SARS-CoV-2 can infect and spread better thanks to lectins, molecules present in immune system cells

The IrsiCaixa AIDS Research Institute –a center jointly promoted by the "la Caixa" Foundation and the Department of Health of the Generalitat de Catalunya– and the Animal Health Research Center (CReSA) of the Institute of Agrifood Research and Technology (IRTA) have participated in an international study that demonstrates the influence of lectins –molecules present in the membrane of some immune system cells– on the entry of SARS-CoV-2 into target cells and, therefore, in the dissemination of the infection caused by this virus. The study, published in the Nature journal and led by the Vir Biotechnology research center in San Francisco, reveals one of the mechanisms used by this coronavirus to infect the respiratory tract more easily. In parallel, the results suggest that lectins can also modulate the ability of antibodies to block the virus and thus prevent infection, a fact that should be considered when designing future therapeutic strategies with monoclonal antibodies.

In order to infect, SARS-CoV-2 must bind to a protein located on the outside of the host cell.
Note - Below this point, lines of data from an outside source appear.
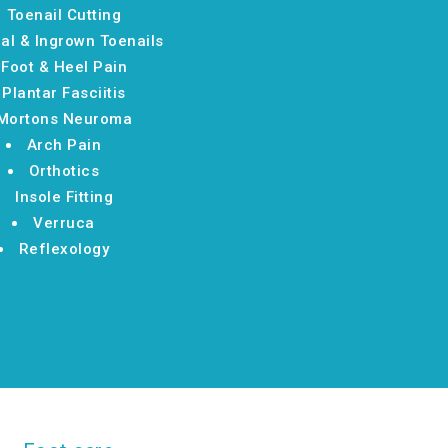
Toenail Cutting
al & Ingrown Toenails
Foot & Heel Pain
Plantar Fasciitis
Mortons Neuroma
Arch Pain
Orthotics
Insole Fitting
Verruca
Reflexology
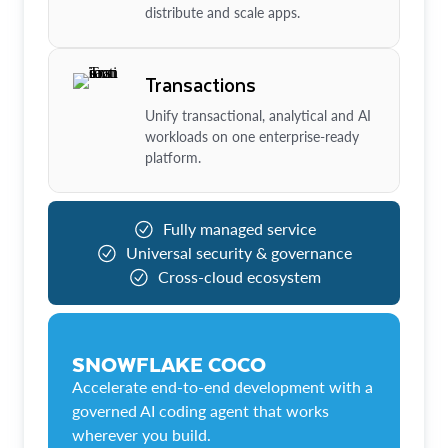
distribute and scale apps.
Transactions
Unify transactional, analytical and AI
workloads on one enterprise-ready
platform.
Fully managed service
Universal security & governance
Cross-cloud ecosystem
SNOWFLAKE COCO
Accelerate end-to-end development with a
governed AI coding agent that works
wherever you build.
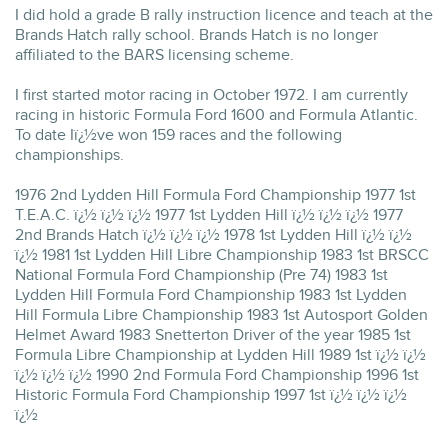
I did hold a grade B rally instruction licence and teach at the
Brands Hatch rally school. Brands Hatch is no longer
affiliated to the BARS licensing scheme.
I first started motor racing in October 1972. I am currently
racing in historic Formula Ford 1600 and Formula Atlantic.
To date Iï¿½ve won 159 races and the following
championships.
1976 2nd Lydden Hill Formula Ford Championship 1977 1st
T.E.A.C. ï¿½ ï¿½ ï¿½ 1977 1st Lydden Hill ï¿½ ï¿½ ï¿½ 1977
2nd Brands Hatch ï¿½ ï¿½ ï¿½ 1978 1st Lydden Hill ï¿½ ï¿½
ï¿½ 1981 1st Lydden Hill Libre Championship 1983 1st BRSCC
National Formula Ford Championship (Pre 74) 1983 1st
Lydden Hill Formula Ford Championship 1983 1st Lydden
Hill Formula Libre Championship 1983 1st Autosport Golden
Helmet Award 1983 Snetterton Driver of the year 1985 1st
Formula Libre Championship at Lydden Hill 1989 1st ï¿½ ï¿½
ï¿½ ï¿½ ï¿½ 1990 2nd Formula Ford Championship 1996 1st
Historic Formula Ford Championship 1997 1st ï¿½ ï¿½ ï¿½
ï¿½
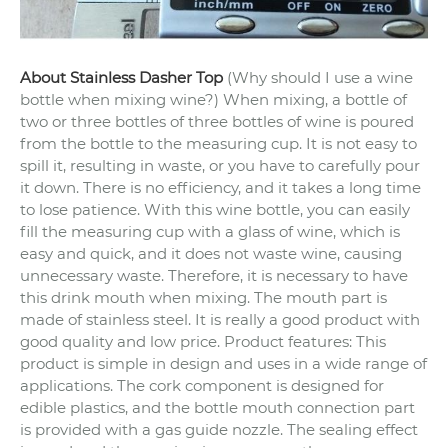
About Stainless Dasher Top
(Why should I use a wine
bottle when mixing wine?) When mixing, a bottle of
two or three bottles of three bottles of wine is poured
from the bottle to the measuring cup. It is not easy to
spill it, resulting in waste, or you have to carefully pour
it down. There is no efficiency, and it takes a long time
to lose patience.
With this wine bottle, you can easily
fill the measuring cup with a glass of wine, which is
easy and quick, and it does not waste wine, causing
unnecessary waste. Therefore, it is necessary to have
this drink mouth when mixing.
The mouth part is
made of stainless steel. It is really a good product with
good quality and low price.
Product features: This
product is simple in design and uses in a wide range of
applications. The cork component is designed for
edible plastics, and the bottle mouth connection part
is provided with a gas guide nozzle. The sealing effect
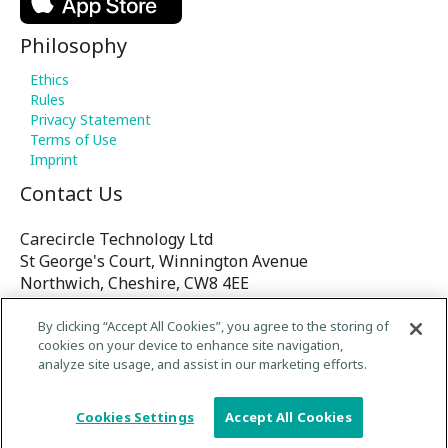
Philosophy
Ethics
Rules
Privacy Statement
Terms of Use
Imprint
Contact Us
Carecircle Technology Ltd
St George's Court, Winnington Avenue
Northwich, Cheshire, CW8 4EE
United Kingdom
By clicking “Accept All Cookies”, you agree to the storing of
cookies on your device to enhance site navigation,
E-mail:
analyze site usage, and assist in our marketing efforts.
contact@Carecircle.org
/
Cookies Settings
Accept All Cookies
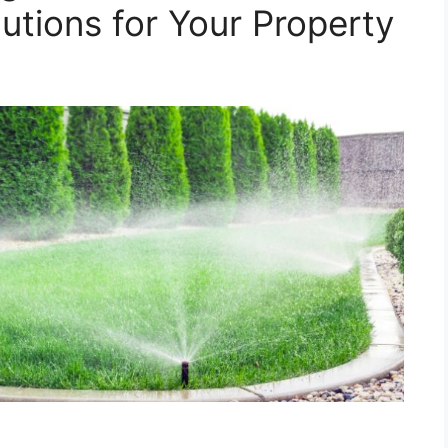
utions for Your Property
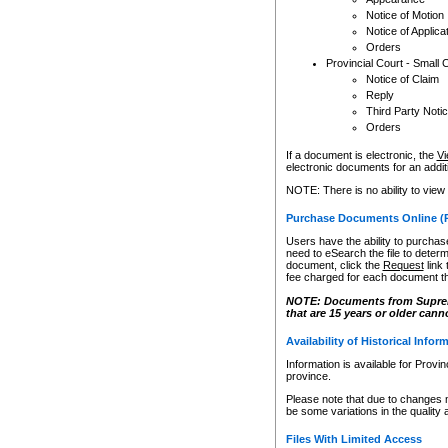
Notice of Motion
Notice of Applica
Orders
Provincial Court - Small 
Notice of Claim
Reply
Third Party Noti
Orders
If a document is electronic, the
Vi
electronic documents for an additio
NOTE: There is no ability to view
Purchase Documents Online (
Users have the ability to purchase
need to eSearch the file to determ
document, click the
Request
link
fee charged for each document th
NOTE: Documents from Supreme 
that are 15 years or older cann
Availability of Historical Infor
Information is available for Provi
province.
Please note that due to changes 
be some variations in the quality 
Files With Limited Access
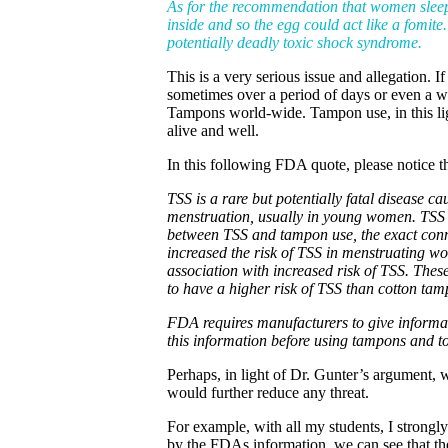
As for the recommendation that women sleep w
inside and so the egg could act like a fomite
potentially deadly toxic shock syndrome.
This is a very serious issue and allegation
sometimes over a period of days or even a we
Tampons world-wide. Tampon use, in this lig
alive and well.
In this following FDA quote, please notice
TSS is a rare but potentially fatal disease 
menstruation, usually in young women. TSS 
between TSS and tampon use, the exact con
increased the risk of TSS in menstruating 
association with increased risk of TSS. The
to have a higher risk of TSS than cotton tam
FDA requires manufacturers to give informa
this information before using tampons and 
Perhaps, in light of Dr. Gunter’s argument,
would further reduce any threat.
For example, with all my students, I strongly
by the FDAs information, we can see that 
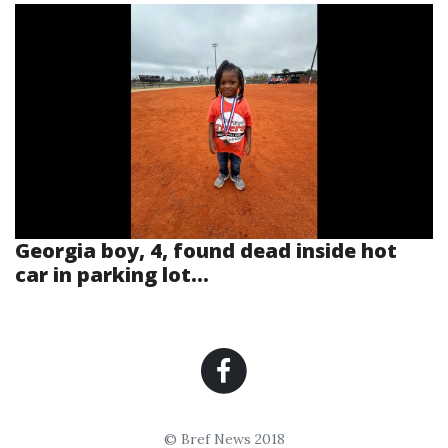
Georgia boy, 4, found dead inside hot
car in parking lot...
© Bref News 2018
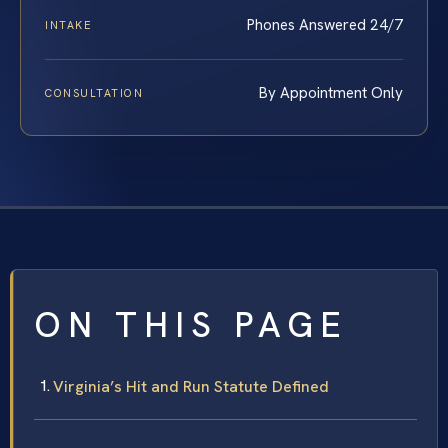
Phones Answered 24/7
INTAKE
By Appointment Only
CONSULTATION
ON THIS PAGE
Virginia’s Hit and Run Statute Defined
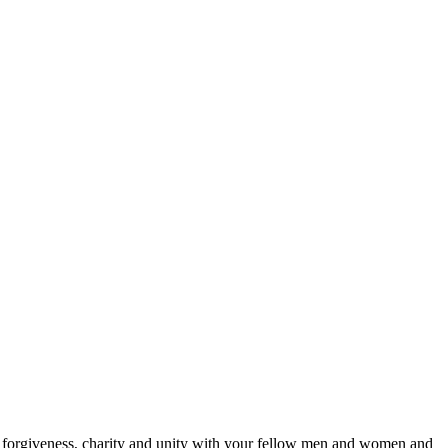
g, forgiveness, charity and unity with your fellow men and women and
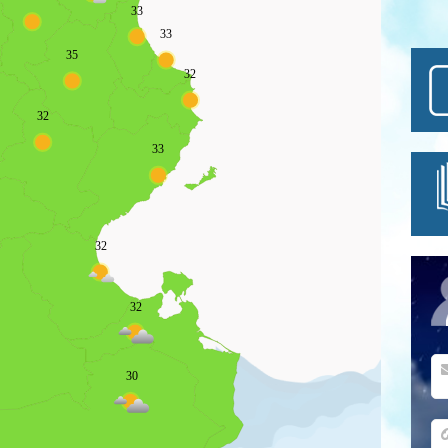
33
33
35
32
32
33
32
32
30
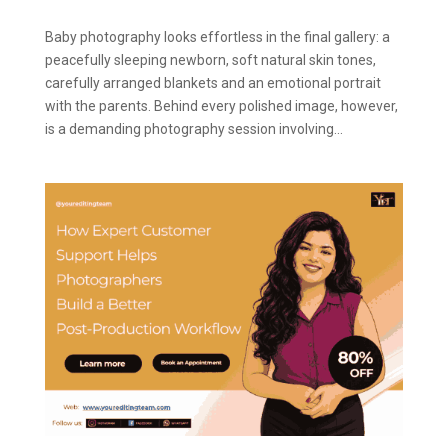
Baby photography looks effortless in the final gallery: a
peacefully sleeping newborn, soft natural skin tones,
carefully arranged blankets and an emotional portrait
with the parents. Behind every polished image, however,
is a demanding photography session involving...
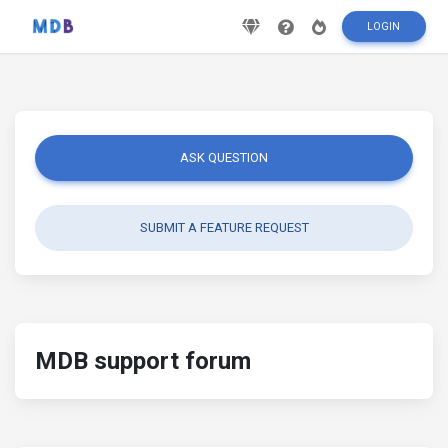
LOGIN
ASK QUESTION
SUBMIT A FEATURE REQUEST
MDB support forum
This protein, called ACE2, acts as a receptor for the virus and is what allows it to enter the cell. "The paradox is that ACE2 is poorly present in the cells of the respiratory tract and yet these are the cells that are most infected by the virus. This tells us that there must be other mechanisms that are facilitating infection in these areas", explains Nuria Izquierdo-Useros, principal investigator at IrsiCaixa. Previous studies, done with viruses such as HIV or Ebola, suggest that lectins play an important role in infections, and that is why the research team decided to decipher whether these molecules –such as Siglec-1, DC-SIGN or L-SIGN– also had a role in SARS-CoV-2 infection. "In 2012, at IrsiCaixa we proved that Siglec-1 helped HIV infection and dissemination through different tissues, and now we have extended this study to SARS-CoV-2", explains Javier Martínez-Picado, ICREA researcher at IrsiCaixa.

Crane molecules, which pick up the virus and bring it closer to the host cells

To prove the role of Siglec-1, DC-SIGN and L-SIGN lectins in SARS-CoV-2 infection, the team has brought the virus into contact with cells containing these proteins. The data from these experiments show that, in the presence of the lectins, SARS-CoV-2 can infect more cells, as opposed to when they are absent. In the specific case of the Siglec-1 lectin, the studies have been done with immune cells obtained from blood samples to simulate reality as much as possible. "We have seen that this protein is acting as if it were a crane for SARS-CoV-2. In other words, it picks up the virus and carries it to the cells it has to infect, facilitating its entry into new cells and, consequently, its dissemination", explains Júlia Vergara-Alert, researcher at IRTA-CReSA. These results are confirmed by the observation that, when the action of Siglec-1 is blocked, infections of target cells decrease.

On the other hand, the research team has also demonstrated that lectins can modulate the function of various classes of monoclonal antibodies aimed at neutralizing the virus. Specifically, they have seen that, in the presence of lectins, some antibodies are able to block the virus more effectively, while others lose functionality depending on the area of the virus to which they bind. Despite their different actions, the knowledge that lectins have a direct influence on the function of antibodies is key to the design of effective therapeutic strategies against COVID-19.

Lectins help viruses in critical situations

Siglec-1 or the other lectins are found in large quantities in the membranes of some cells. In fact, dendritic cells, which are the cells studied in this project to explain the function of Siglec-1, have thousands of these proteins anchored to their membrane. "Given the abundant presence of Siglec-1, it is very likely that SARS-CoV-2 will encounter this molecule and bind. The cells are surrounded by virus anchored to their membrane thanks to the binding with Siglec-1 and this makes it easier for the virus to end up encountering ACE2, the receptor that will allow it to enter the target cells", explains Martínez-Picado. This discovery, in fact, had already been demonstrated in the case of HIV, which, in the presence of dendritic cells, expands much faster.

"This shows that lectins are very useful for the virus when it is in extreme situations, that is, when there is little ACE2 receptor or at the beginning of the infection, when there is still little virus, as it makes it easier for the virus to match its target cells and enter to infect them", Izquierdo-Useros concludes.